* **Work instruction**
Please count how many lines below contain the word "Курсы" and give nothing but that figure.

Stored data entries
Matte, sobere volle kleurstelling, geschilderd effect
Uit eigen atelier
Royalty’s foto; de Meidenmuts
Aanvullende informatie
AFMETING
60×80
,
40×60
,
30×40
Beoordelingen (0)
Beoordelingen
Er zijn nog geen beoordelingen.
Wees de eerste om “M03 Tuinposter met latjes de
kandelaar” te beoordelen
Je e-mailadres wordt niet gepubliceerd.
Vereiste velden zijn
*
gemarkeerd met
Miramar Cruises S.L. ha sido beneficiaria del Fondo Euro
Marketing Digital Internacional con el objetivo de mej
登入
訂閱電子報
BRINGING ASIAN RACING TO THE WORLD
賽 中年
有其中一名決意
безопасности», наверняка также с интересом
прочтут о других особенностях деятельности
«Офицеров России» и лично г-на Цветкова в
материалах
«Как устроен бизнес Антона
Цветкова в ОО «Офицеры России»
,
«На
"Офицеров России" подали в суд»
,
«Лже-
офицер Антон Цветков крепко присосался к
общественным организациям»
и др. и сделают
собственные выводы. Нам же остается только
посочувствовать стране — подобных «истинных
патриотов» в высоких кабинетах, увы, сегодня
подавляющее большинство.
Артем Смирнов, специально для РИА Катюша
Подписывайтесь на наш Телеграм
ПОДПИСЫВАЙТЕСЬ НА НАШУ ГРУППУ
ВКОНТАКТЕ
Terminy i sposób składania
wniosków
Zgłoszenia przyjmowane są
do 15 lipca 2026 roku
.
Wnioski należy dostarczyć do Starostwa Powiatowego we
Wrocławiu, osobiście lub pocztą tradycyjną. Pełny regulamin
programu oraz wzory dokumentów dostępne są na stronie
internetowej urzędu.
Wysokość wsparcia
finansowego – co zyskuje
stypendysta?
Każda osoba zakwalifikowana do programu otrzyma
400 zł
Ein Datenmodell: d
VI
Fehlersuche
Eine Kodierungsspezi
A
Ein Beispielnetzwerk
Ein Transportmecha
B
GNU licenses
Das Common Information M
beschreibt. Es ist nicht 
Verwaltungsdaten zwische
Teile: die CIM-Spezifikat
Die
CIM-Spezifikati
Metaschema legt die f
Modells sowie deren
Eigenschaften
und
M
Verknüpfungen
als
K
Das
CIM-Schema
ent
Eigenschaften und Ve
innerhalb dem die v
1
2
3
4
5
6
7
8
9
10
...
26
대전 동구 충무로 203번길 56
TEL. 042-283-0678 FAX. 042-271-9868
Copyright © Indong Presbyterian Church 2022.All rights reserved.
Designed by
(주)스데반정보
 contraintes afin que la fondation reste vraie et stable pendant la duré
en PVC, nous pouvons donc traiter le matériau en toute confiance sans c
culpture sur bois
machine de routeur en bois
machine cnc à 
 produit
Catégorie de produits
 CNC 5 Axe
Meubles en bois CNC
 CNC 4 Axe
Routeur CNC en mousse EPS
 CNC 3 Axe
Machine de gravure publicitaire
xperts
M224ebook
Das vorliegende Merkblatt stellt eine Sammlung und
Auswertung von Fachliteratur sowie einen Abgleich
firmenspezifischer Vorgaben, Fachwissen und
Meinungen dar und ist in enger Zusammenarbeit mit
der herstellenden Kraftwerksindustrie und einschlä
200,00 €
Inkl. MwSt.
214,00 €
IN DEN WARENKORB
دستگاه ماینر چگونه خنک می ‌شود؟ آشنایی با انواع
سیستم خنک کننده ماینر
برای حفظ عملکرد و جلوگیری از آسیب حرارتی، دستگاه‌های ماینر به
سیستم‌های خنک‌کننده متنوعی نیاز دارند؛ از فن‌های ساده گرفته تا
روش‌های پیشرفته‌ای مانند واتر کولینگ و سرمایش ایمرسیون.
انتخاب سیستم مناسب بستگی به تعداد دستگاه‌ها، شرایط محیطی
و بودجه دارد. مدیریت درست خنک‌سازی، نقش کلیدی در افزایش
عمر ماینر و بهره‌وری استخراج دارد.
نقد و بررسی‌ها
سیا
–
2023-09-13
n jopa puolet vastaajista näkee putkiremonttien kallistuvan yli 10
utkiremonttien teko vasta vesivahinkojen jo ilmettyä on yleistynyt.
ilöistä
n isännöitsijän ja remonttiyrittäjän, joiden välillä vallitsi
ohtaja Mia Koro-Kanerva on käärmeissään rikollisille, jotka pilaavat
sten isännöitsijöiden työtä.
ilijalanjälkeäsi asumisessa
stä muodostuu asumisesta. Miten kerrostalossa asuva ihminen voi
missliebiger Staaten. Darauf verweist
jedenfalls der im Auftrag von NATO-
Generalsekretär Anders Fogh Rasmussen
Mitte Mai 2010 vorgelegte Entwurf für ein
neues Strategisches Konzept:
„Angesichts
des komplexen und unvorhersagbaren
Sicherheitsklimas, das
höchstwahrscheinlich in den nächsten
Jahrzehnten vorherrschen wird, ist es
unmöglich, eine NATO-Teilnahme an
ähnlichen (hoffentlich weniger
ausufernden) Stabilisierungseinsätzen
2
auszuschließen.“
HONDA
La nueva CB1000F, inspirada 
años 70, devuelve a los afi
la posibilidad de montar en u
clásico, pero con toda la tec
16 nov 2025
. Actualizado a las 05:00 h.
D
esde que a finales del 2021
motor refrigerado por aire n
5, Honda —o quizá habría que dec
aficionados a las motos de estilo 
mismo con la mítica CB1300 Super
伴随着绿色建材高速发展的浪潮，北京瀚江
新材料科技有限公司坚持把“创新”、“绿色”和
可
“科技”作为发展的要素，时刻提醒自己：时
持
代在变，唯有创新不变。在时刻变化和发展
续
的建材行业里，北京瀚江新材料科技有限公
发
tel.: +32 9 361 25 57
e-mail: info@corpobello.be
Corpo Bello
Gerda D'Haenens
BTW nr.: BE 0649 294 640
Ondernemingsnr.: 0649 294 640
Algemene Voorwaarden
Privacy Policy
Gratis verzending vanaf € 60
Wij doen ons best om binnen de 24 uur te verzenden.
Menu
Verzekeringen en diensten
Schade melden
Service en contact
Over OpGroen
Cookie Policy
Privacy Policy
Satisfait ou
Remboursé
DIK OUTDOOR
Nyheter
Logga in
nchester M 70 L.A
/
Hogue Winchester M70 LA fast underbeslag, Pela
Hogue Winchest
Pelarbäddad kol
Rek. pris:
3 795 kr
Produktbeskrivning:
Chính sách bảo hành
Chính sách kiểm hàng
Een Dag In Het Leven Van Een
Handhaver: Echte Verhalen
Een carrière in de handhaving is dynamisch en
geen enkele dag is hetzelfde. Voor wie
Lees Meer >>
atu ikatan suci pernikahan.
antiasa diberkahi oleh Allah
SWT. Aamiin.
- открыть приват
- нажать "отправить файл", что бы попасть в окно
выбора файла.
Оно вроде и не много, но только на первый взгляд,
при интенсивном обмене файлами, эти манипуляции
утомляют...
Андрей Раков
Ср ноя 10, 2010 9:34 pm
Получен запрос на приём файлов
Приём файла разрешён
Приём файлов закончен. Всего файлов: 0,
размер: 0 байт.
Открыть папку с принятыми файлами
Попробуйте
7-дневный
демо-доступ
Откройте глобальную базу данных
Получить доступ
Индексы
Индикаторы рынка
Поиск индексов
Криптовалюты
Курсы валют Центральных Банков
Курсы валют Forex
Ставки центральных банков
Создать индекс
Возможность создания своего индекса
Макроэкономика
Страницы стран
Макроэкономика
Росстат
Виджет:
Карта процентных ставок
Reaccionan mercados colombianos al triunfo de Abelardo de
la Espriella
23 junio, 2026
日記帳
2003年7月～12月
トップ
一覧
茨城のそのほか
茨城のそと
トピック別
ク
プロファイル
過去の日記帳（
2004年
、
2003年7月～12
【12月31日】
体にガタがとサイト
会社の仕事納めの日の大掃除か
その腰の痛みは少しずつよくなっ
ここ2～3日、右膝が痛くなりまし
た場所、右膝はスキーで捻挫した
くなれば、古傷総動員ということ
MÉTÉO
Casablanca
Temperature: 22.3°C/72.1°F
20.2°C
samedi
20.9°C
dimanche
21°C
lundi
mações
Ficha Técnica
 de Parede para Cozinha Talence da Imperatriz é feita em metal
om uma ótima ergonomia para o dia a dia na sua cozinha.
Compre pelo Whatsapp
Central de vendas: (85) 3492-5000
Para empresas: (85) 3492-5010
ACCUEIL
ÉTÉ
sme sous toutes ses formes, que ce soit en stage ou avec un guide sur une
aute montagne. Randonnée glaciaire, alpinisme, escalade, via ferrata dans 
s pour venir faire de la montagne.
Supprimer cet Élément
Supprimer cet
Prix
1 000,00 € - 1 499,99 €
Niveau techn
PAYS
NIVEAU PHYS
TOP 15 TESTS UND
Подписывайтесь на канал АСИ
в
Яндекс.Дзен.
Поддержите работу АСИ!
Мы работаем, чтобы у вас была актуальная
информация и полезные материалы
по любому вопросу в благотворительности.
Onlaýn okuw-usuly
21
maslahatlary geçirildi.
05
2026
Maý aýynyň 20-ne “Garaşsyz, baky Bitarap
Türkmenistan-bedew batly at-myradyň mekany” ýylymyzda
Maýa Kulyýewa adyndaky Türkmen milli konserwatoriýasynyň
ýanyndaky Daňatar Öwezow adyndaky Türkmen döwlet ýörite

* **Output of the task**
2